"I don't ever want to do something like that again," Sazh said. He sat with Cid, Desch and the orphans, plus Toan and Alus while Desch righted the Floating Continent.

Cid, also worn from the meld, patted him on the back. "If you hadn't gone and gotten yourself possessed like you did, then we wouldn't have to yank you out of your head. You gotta think about these things before you do them."

"You're the first," Refia said. "The Crystals say no one else has figured out how to get one of you free."

Sazh forced himself to stand and stretch despite the strange ache in his feet. It spread to his back. "The others are quicker to take Fate on Her word."

"We need to connect with Gaia V," Ingus said. "Sazh, where's your son?"

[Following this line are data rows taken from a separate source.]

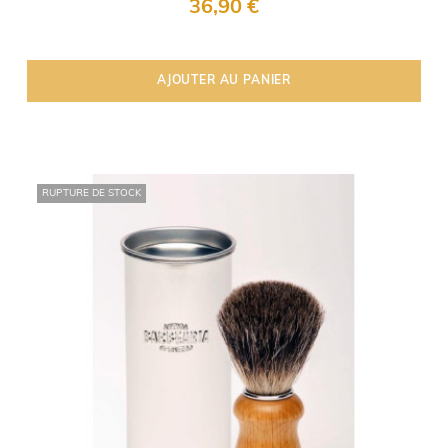
36,90 €
AJOUTER AU PANIER
RUPTURE DE STOCK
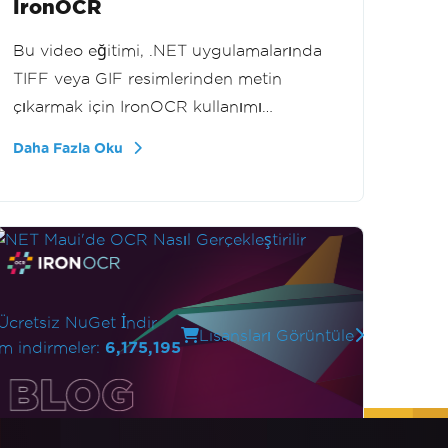
IronOCR
Bu video eğitimi, .NET uygulamalarında
TIFF veya GIF resimlerinden metin
çıkarmak için IronOCR kullanımı
konusunda sizi adım adım yönlendirir.
Daha Fazla Oku
Tek veya çok çerçeveli grafiklerle
uğraşırken, çeşitli görüntü formatlarından
metin çıkarma işlemini etkili bir şekilde
uygulamanın yolunu öğreneceksiniz, bu
da uygulamalarınızın yeteneklerini
artıracaktır.
Ücretsiz NuGet İndir
Lisansları Görüntüle
m indirmeler:
6,175,195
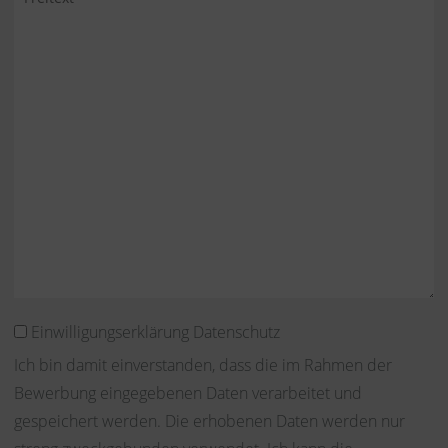
Einwilligungserklärung Datenschutz
Ich bin damit einverstanden, dass die im Rahmen der
Bewerbung eingegebenen Daten verarbeitet und
gespeichert werden. Die erhobenen Daten werden nur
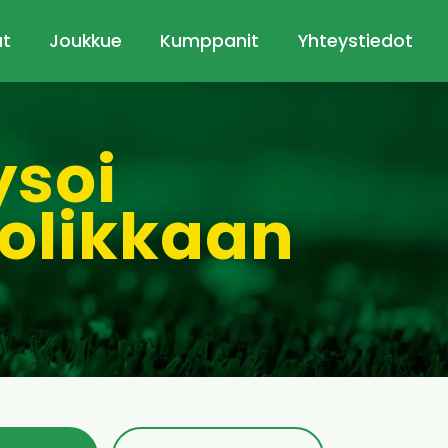
ut
Joukkue
Kumppanit
Yhteystiedot
ysoi
olikkaan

"I'll worry about dragging him here. You guys do what the Crystals say."

"Can I help?" Cid asked.

"Wait," Luneth said, "we can hit two birds with one stone, can't we?"

Ingus looked at Desch. "Only if our communication works for both. Speaking with ascended beings doesn't ensure overlap with planets."

"But aren't the Crystals on the same level as Sazh?" Arc asked. He kept up a steady stream of faint white magic to Alus' comatose body.

Sazh shook his head. "If we are or not, they're probably on a different wavelength." He reached out for the others, only to blank at the thought of reconnecting with Bhunivelze. There was no saying what might happen.

"What's wrong?" Cid asked.

"I need to remember where Dajh went."

"You can't just call the kid?"

"No." Sazh searched the room before remembering this wasn't somewhere Dajh would know. "Kid wanted to see the world and now he's running about the stars. How am I supposed to drag him back here?"

"You know your son better than any of us."

Sazh thought hard. Cid got up to help the orphans and they eventually left him in the low, red light of the control sphere. Dajh could be anywhere, so he couldn't go chasing him. But Sazh had nothing to lure him back here unless he connected back to Bhunivelze.

He closed his eyes and thought of the Reds. He thought of touching minds not his own and he thought of seeing connections he couldn't broach. But Mwynn knew people and she enlightened them without words. And whatever powers Mwynn had, he would have by right of Bhunivelze. Whatever Bhunivelze had, Sazh had.

He put out a hand to steady himself before punching though space and seeking the same power that took him from this world in the first place and took Dajh away from him. He sought his connections and stretched for the horizon.

A spark stung him but Sazh held firm. He felt the swell of synergy and latched onto Eight's conscious. Smoke burned in his nose, but the rumble of distant worlds and the warmth of molten crystal steadied him against the sensation of falling through nothing.

Sazh heard a grunt of confusion before he broke off the link and gasped for breath. His vision blurred and his knees buckled. He almost forgot the weakness of mortality, but he wouldn't be complete until he got the rest of Bhunivelze's power.

"Whoa," Desch said. Sazh forgot about him. "You don't look too good."

Sazh remembered to breathe and orient himself. He connected to someone. He did. He did the thing that only Queen and King could do. He could touch another's conscious and—

Sazh felt sick and lost hold of that strengthening fire. "Oh, shit."

Desch gave him a quizzical look and Sazh gripped him as if he could transfer everything he knew in a second of touch.

"Bhunivelze knows. We need another plan."


Balthier swam amongst void currents as he raced after Bartz and Gilgamesh. The two moved faster than he thought possible in this place and they often stopped to let him catch up. The place didn't feel like water, but it had a similar sense of… pressure? And thinking of it as water didn't make the distant, shifting masses any less unsettling.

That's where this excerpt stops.